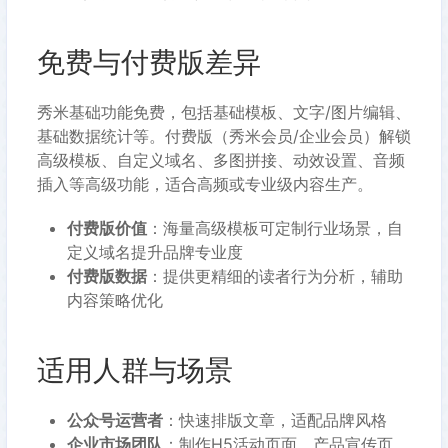
免费与付费版差异
秀米基础功能免费，包括基础模板、文字/图片编辑、
基础数据统计等。付费版（秀米会员/企业会员）解锁
高级模板、自定义域名、多图拼接、动效设置、音频
插入等高级功能，适合高频或专业级内容生产。
付费版价值
：海量高级模板可定制行业场景，自
定义域名提升品牌专业度
付费版数据
：提供更精细的读者行为分析，辅助
内容策略优化
适用人群与场景
公众号运营者
：快速排版文章，适配品牌风格
企业市场团队
：制作H5活动页面、产品宣传页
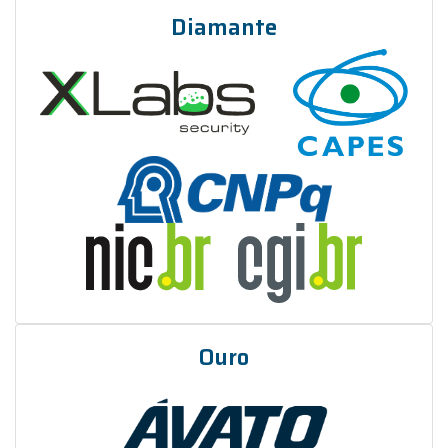
Diamante
Ouro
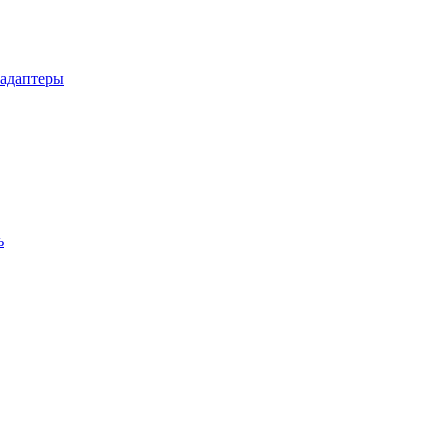
 адаптеры
ь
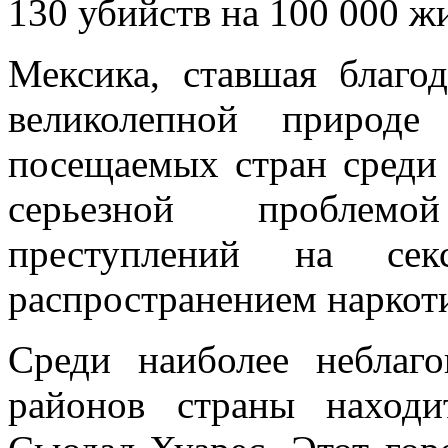
130 убийств на 100 000 ж
Мексика, ставшая благо
великолепной природе
посещаемых стран среди 
серьезной проблемо
преступлений на сек
распространением наркот
Среди наиболее неблаг
районов страны наход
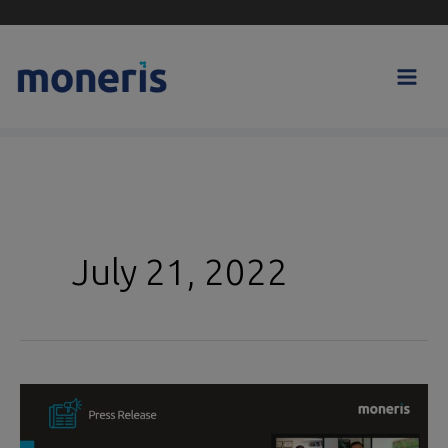
Skip
to
content
July 21, 2022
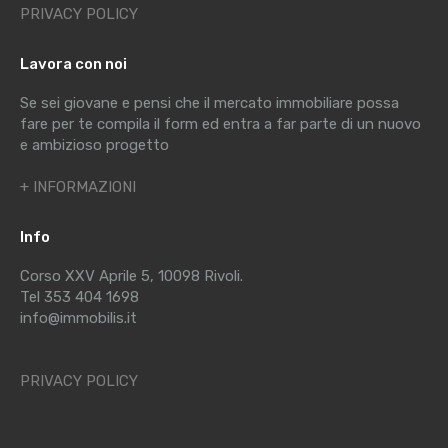
PRIVACY POLICY
Lavora con noi
Se sei giovane e pensi che il mercato immobiliare possa
fare per te compila il form ed entra a far parte di un nuovo
e ambizioso progetto
+ INFORMAZIONI
Info
Corso XXV Aprile 5, 10098 Rivoli.
Tel 353 404 1698
info@immobilis.it
PRIVACY POLICY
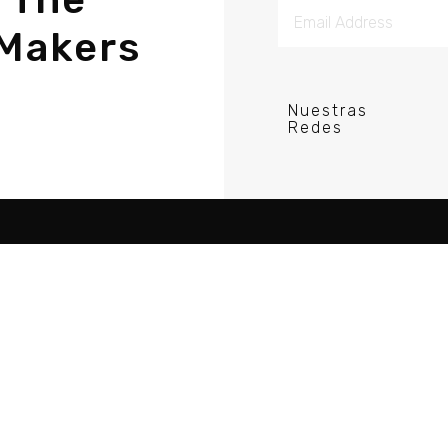
Makers
Nuestras
Redes
re Porductor DJ
Acerca
Tutorial
Comunidad
Recursos
Blog
Guias
Política de Privacid
Videos
Cursos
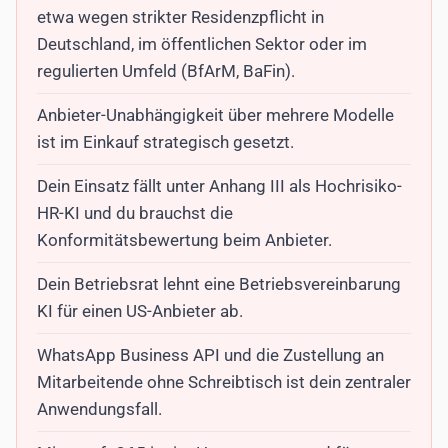
etwa wegen strikter Residenzpflicht in
Deutschland, im öffentlichen Sektor oder im
regulierten Umfeld (BfArM, BaFin).
Anbieter-Unabhängigkeit über mehrere Modelle
ist im Einkauf strategisch gesetzt.
Dein Einsatz fällt unter Anhang III als Hochrisiko-
HR-KI und du brauchst die
Konformitätsbewertung beim Anbieter.
Dein Betriebsrat lehnt eine Betriebsvereinbarung
KI für einen US-Anbieter ab.
WhatsApp Business API und die Zustellung an
Mitarbeitende ohne Schreibtisch ist dein zentraler
Anwendungsfall.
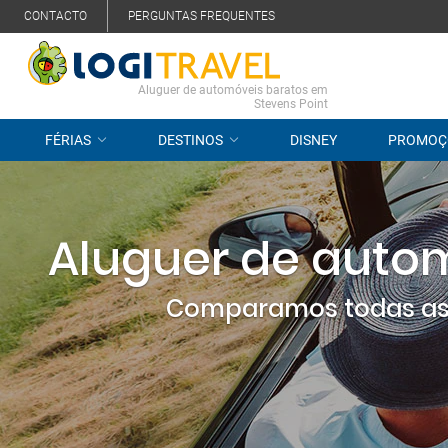
CONTACTO
PERGUNTAS FREQUENTES
Aluguer de automóveis baratos em
Stevens Point
FÉRIAS
DESTINOS
DISNEY
PROMOÇ
Aluguer de autom
Comparamos todas as 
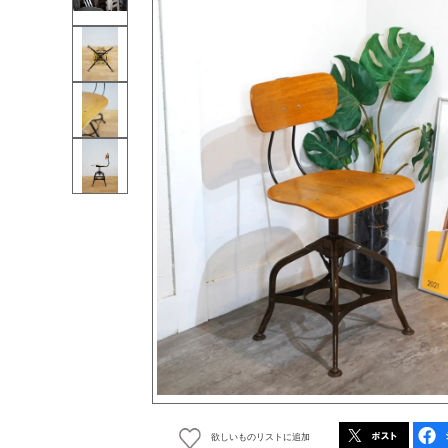
欲しいものリストに追加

__Work request__: Report each line of the material in which the string "Anbieter" occurs.

__Response for this exercise__:
Anbieter-Unabhängigkeit über mehrere Modelle
Konformitätsbewertung beim Anbieter.
KI für einen US-Anbieter ab.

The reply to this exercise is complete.